PROVIDED RECORDS.

::::

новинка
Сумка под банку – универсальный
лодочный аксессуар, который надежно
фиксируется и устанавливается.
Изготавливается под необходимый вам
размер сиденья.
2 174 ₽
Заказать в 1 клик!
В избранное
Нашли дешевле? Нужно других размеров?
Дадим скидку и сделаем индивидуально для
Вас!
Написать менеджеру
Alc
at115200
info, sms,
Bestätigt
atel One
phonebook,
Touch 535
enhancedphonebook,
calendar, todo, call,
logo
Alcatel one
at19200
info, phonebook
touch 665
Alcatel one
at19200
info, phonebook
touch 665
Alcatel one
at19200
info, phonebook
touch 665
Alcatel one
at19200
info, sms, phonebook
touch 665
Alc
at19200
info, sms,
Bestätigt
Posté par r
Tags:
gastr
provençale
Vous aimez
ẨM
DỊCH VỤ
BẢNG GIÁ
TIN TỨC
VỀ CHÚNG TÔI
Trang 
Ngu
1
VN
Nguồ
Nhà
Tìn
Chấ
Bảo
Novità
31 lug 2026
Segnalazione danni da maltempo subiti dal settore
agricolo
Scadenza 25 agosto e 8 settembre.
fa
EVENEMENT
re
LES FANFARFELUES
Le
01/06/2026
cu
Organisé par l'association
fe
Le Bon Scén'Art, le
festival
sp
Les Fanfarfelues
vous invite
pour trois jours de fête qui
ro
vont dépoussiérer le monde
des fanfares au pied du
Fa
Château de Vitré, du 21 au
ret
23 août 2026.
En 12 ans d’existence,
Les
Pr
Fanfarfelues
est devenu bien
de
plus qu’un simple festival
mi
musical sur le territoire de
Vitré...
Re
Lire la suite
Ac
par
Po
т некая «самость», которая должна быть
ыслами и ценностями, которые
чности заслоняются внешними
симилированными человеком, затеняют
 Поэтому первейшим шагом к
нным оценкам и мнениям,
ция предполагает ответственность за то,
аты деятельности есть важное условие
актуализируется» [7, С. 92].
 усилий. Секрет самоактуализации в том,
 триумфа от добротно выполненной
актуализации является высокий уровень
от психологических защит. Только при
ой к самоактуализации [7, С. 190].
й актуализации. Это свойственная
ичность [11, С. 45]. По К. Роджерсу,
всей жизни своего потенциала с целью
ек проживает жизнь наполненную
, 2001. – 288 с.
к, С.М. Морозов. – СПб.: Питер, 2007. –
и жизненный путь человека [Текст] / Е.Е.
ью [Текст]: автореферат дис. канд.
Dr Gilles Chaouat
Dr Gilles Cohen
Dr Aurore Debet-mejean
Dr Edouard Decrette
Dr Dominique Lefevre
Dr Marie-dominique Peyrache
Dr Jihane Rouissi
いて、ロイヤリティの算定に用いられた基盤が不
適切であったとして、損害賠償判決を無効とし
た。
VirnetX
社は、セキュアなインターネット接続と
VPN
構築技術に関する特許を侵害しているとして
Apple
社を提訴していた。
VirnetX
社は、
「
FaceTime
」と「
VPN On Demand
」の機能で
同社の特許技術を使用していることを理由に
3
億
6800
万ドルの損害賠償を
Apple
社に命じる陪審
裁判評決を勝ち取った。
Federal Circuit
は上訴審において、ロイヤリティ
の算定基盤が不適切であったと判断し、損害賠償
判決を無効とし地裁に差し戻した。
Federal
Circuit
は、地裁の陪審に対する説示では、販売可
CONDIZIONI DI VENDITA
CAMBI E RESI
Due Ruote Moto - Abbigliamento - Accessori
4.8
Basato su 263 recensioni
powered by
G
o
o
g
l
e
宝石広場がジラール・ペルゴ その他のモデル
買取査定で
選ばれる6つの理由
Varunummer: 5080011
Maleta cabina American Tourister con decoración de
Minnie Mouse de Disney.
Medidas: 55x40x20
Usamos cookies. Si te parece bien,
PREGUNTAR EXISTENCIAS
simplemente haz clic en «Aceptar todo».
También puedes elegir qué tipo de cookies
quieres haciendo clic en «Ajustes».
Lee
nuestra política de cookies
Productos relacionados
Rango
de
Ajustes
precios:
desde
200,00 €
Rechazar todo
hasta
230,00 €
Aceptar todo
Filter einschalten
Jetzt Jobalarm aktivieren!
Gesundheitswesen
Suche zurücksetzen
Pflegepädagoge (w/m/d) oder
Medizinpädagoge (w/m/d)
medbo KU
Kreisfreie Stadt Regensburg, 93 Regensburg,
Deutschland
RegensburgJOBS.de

::::

Filter the listing down to the lines holding the word "Ajustes", and return those.

OUTPUT BELOW.
quieres haciendo clic en «Ajustes».
Ajustes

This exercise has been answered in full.